Daniel Weichel is the most experienced fighter in the Bellator Featherweight Grand Prix, yet he still feels that the tournament is a new opportunity that until recently was not available to fighters in the world of MMA.
It’s not the first tournament Weichel has competed in. In 2014, he won the Bellator Season Ten Featherweight Tournament by defeating Scott Cleve, Matt Bessette, and Desmond Green in just over two months.
Still, the tournament didn’t nearly have the stakes that this one has.
“Of course, the money is a big factor,” Weichel told Drake Riggs of The Body Lock. “And it’s a privilege to be able to make that amount of money and write my own legacy and history all in one.”
Weichel looks forward to killing two birds with one stone; writing his name in the history books and cashing a check for $1 million.
“As a mixed martial artist, when I started competing or when I started training MMA there was not such a thing,” Weichel said. “Thinking about saving my future financially with the sport. That was never my mind and now being on this point, having the skill set, having the will, the mindset to win this tournament and to win this money and to write history is just amazing. It’s great.”
Weichel’s total of 50 fights over the course of his 17-year professional career is 11 higher than the second-highest total held by fellow Bellator 228 competitor Georgi Karakhanyan. Despite this, Weichel downplayed the advantageousness of his lengthy career.
“Of course the experience plays a factor but I don’t think it’s the main thing,” Weichel said. “I always try to take something from every fight no matter if it’s a win or a loss and try to learn from it. But basically, it’s a time where I get my mindset right.
“Especially for this tournament for each and every fight, this has to be nearly to perfection. You have to know mistakes. Don’t let anything happen by accident and get everything right.”
In his first fight of the Grand Prix, Weichel will face Saul Rogers.

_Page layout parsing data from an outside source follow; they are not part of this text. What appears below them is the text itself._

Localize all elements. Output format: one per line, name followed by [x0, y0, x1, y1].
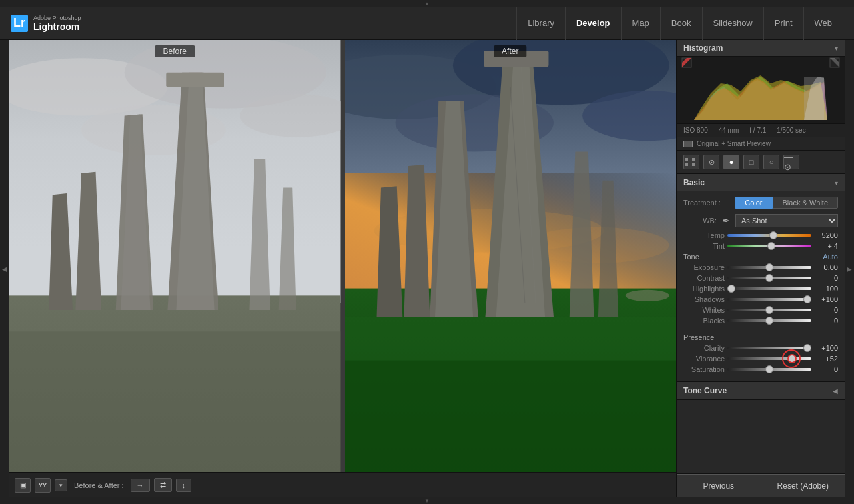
nav-develop[interactable]: Develop: [566, 7, 622, 40]
treatment-row: Treatment : Color Black & White: [683, 197, 838, 209]
temp-slider-thumb[interactable]: [769, 231, 777, 239]
tone-label: Tone: [683, 253, 699, 261]
whites-slider-track[interactable]: [727, 309, 811, 311]
center-area: Before: [9, 40, 676, 497]
crop-tool[interactable]: [683, 155, 699, 169]
nav-web[interactable]: Web: [804, 7, 844, 40]
arrow-right-btn[interactable]: →: [131, 479, 150, 492]
app-logo: Lr Adobe Photoshop Lightroom: [11, 15, 81, 32]
shadows-slider-track[interactable]: [727, 298, 811, 301]
highlights-slider-row: Highlights −100: [683, 285, 838, 293]
blacks-label: Blacks: [683, 317, 725, 325]
top-collapse-strip[interactable]: ▲: [0, 0, 854, 7]
whites-slider-row: Whites 0: [683, 306, 838, 314]
basic-panel-header[interactable]: Basic ▾: [677, 174, 845, 191]
basic-panel-arrow: ▾: [835, 179, 838, 187]
whites-slider-thumb[interactable]: [765, 306, 773, 314]
temp-value: 5200: [814, 231, 838, 239]
histogram-svg: [677, 57, 845, 123]
radial-filter-tool[interactable]: ○: [763, 155, 779, 169]
panels-scroll[interactable]: Basic ▾ Treatment : Color Black & White: [677, 174, 845, 473]
wb-eyedropper[interactable]: ✒: [719, 214, 733, 227]
nav-library[interactable]: Library: [516, 7, 566, 40]
nav-print[interactable]: Print: [764, 7, 804, 40]
arrow-ud-btn[interactable]: ↕: [176, 479, 192, 492]
treatment-buttons: Color Black & White: [735, 197, 838, 209]
logo-letter: Lr: [13, 16, 25, 30]
adjustment-brush-tool[interactable]: —⊙: [783, 155, 799, 169]
nav-book[interactable]: Book: [661, 7, 703, 40]
spot-removal-tool[interactable]: ⊙: [703, 155, 719, 169]
blacks-slider-thumb[interactable]: [765, 317, 773, 325]
previous-button[interactable]: Previous: [677, 474, 761, 497]
highlights-slider-thumb[interactable]: [727, 285, 735, 293]
clarity-value: +100: [814, 344, 838, 352]
shadows-value: +100: [814, 295, 838, 303]
main-area: ◀ Before: [0, 40, 854, 497]
svg-point-38: [625, 290, 669, 301]
whites-value: 0: [814, 306, 838, 314]
contrast-slider-thumb[interactable]: [765, 274, 773, 282]
arrow-swap-btn[interactable]: ⇄: [154, 478, 172, 492]
exposure-slider-track[interactable]: [727, 266, 811, 269]
shadows-slider-thumb[interactable]: [803, 295, 811, 303]
highlights-label: Highlights: [683, 285, 725, 293]
color-treatment-btn[interactable]: Color: [735, 197, 772, 209]
smart-preview-indicator: [683, 141, 693, 147]
tone-curve-panel: Tone Curve ◀: [677, 382, 845, 400]
basic-panel: Basic ▾ Treatment : Color Black & White: [677, 174, 845, 382]
temp-slider-track[interactable]: [727, 234, 811, 237]
vibrance-value: +52: [814, 355, 838, 363]
tone-header: Tone Auto: [683, 253, 838, 261]
histogram-aperture: f / 7.1: [749, 127, 766, 134]
clarity-slider-row: Clarity +100: [683, 344, 838, 352]
vibrance-slider-thumb[interactable]: [787, 354, 797, 363]
after-label: After: [494, 45, 526, 57]
tint-value: + 4: [814, 242, 838, 250]
tone-curve-title: Tone Curve: [683, 386, 727, 395]
reset-button[interactable]: Reset (Adobe): [761, 474, 845, 497]
clarity-slider-thumb[interactable]: [803, 344, 811, 352]
vibrance-slider-track[interactable]: [727, 357, 811, 360]
graduated-filter-tool[interactable]: □: [743, 155, 759, 169]
bottom-collapse-strip[interactable]: ▼: [0, 497, 854, 504]
tone-curve-header[interactable]: Tone Curve ◀: [677, 382, 845, 399]
wb-select[interactable]: As Shot: [735, 214, 838, 227]
saturation-label: Saturation: [683, 365, 725, 373]
highlights-slider-track[interactable]: [727, 287, 811, 290]
right-panel-strip[interactable]: ▶: [845, 40, 854, 497]
tint-slider-thumb[interactable]: [767, 242, 775, 250]
nav-slideshow[interactable]: Slideshow: [703, 7, 764, 40]
vibrance-slider-row: Vibrance +52: [683, 355, 838, 363]
temp-label: Temp: [683, 231, 725, 239]
bw-treatment-btn[interactable]: Black & White: [773, 197, 838, 209]
blacks-slider-track[interactable]: [727, 319, 811, 322]
auto-btn[interactable]: Auto: [823, 253, 838, 261]
view-dropdown-btn[interactable]: ▾: [55, 479, 67, 491]
contrast-slider-track[interactable]: [727, 277, 811, 279]
logo-brand1: Adobe Photoshop: [33, 15, 81, 21]
tint-slider-track[interactable]: [727, 245, 811, 247]
exposure-label: Exposure: [683, 263, 725, 271]
saturation-slider-row: Saturation 0: [683, 365, 838, 373]
clarity-slider-track[interactable]: [727, 347, 811, 349]
contrast-value: 0: [814, 274, 838, 282]
whites-label: Whites: [683, 306, 725, 314]
exposure-value: 0.00: [814, 263, 838, 271]
histogram-header: Histogram ▾: [677, 40, 845, 57]
nav-map[interactable]: Map: [622, 7, 661, 40]
view-grid-btn[interactable]: ▣: [15, 478, 31, 493]
histogram-section: Histogram ▾: [677, 40, 845, 137]
left-panel-strip[interactable]: ◀: [0, 40, 9, 497]
view-yy-btn[interactable]: YY: [35, 478, 51, 493]
before-after-label: Before & After :: [74, 481, 124, 489]
saturation-slider-thumb[interactable]: [765, 365, 773, 373]
tint-slider-row: Tint + 4: [683, 242, 838, 250]
right-strip-arrow: ▶: [847, 265, 852, 273]
bottom-collapse-arrow: ▼: [424, 498, 430, 504]
svg-rect-15: [166, 73, 224, 87]
saturation-value: 0: [814, 365, 838, 373]
saturation-slider-track[interactable]: [727, 368, 811, 371]
exposure-slider-thumb[interactable]: [765, 263, 773, 271]
red-eye-tool[interactable]: ●: [723, 155, 739, 169]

The 29-year-old made his promotional debut at Bellator Birmingham in May, winning a unanimous decision over Aiden Lee.
After studying his opponent, Weichel doesn’t believe Rogers has the advantage in any area of the fight.
“I don’t need to avoid any area but I think his strength is the wrestling area but yeah, like I said, I don’t think that I have to avoid it,” Weichel said. “Also, I can give him trouble wrestling me by breaking his game plan down and putting my domination on him.”
As for this moment, Weichel is honed in on the $1 million award that is in his line of sight. But capturing the biggest prize of his career likely wouldn’t be the way he’d want to end things.
Weichel may have plenty of miles on his body, but at 34 years old, he still has goals he wants to check off before he hangs up the gloves; one of them being a possible return to Japan.
“Fighting in Japan is amazing,” Weichel said. “I only fought once in Japan when I was I think 18-19 years old, and it was like a smaller show but right now everything blew up. I always watched PRIDE back in the days, of course, I watch RIZIN and yeah, it would be great to make co-promotion fights and we’re open to that, I’m open to that.”